"What! part with old Pete here! Bless my soul, stranger! he would go into a gallopin consumption! or die of the solemncholies, if a rainy spell should come on, and he and I couldn't have a dish of chat together; and then I shouldn't know no more what to do in one of your coaches nor a cow with a side-pocket."
"My word for it," replied Victor, "you would soon enjoy yourself inside of a stage-coach. Come, let us make a bargain. I will engage to have your horse well taken care of in the country, and provide him with a groom that will soon learn his ways, and be able to cheer him up when he gets low-spirited."

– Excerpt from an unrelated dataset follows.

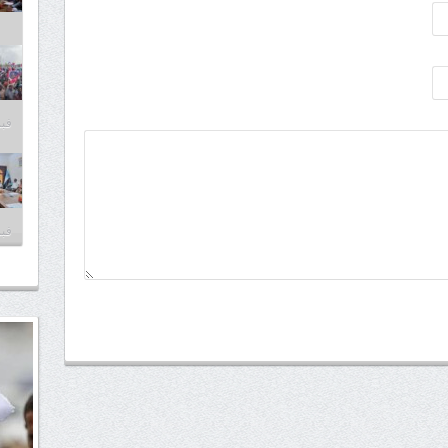
فبراير
فبراير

"Yes, do!" said Lamar, jocosely; "we are anxious to have your company during our visit to the cities. We are from Carolina, and you are from Kentuck; and after you get through with your business, we shall all be on the same errand—pleasure and improvement."
"And a wild-goose chase it's like to be, I'm afraid; especially if I'm to be of your mess. But suppose you should meet with some fine lady acquaintances, what, in the name of old Sam, would you do with me? I should be like a fifth wheel to a wagon."
"Were you never in the company of fine ladies?" asked Chevillere.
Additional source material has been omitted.